07:17Enfin parce que j'ai l'impression qu'il y a vraiment des pointures qui font partie de ce conseil.
07:21Mais que dans l'absolu, comme je crois qu'il n'est que consultatif,
07:24que ce n'est que de l'ordre du conseil.
07:26Enfin moi, je me dis dans l'idéal, si les rapports que vous soumettiez
07:31pouvaient ensuite donner place à une mise en œuvre de, comme on le disait,
07:36réglementation ou de mesures concrètes, ce serait quand même assez souhaitable.
07:42Il y a le Haut conseil pour le climat va approcher, approche de la fin de son premier mandat,
07:47puisqu'on a été nommé pour cinq ans.

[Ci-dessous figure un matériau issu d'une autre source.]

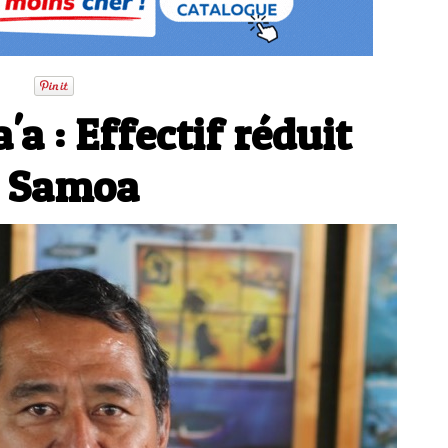
a : Effectif réduit
x Samoa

07:48Et l'année prochaine, ça sera le dernier rapport rendu par l'équipe actuelle.
07:53Et en fait, la question que vous posez est une question qu'on se pose.
07:57Et je ne vais pas vous en dire plus, parce que je ne vais pas vous faire part des débats internes.
08:01Mais en tout cas, sachez que c'est une question qu'on se pose.
08:04Je ne sais pas quelle réponse on y apportera,
08:05parce que de toute façon, on n'apporte que des réponses consensuelles.
08:07Donc on apportera ce sur quoi on est d'accord pour s'exprimer publiquement.
08:10Donc pour le moment, je ne vous parle pas de ce que je pense moi en particulier,
08:14parce qu'on a des discussions internes.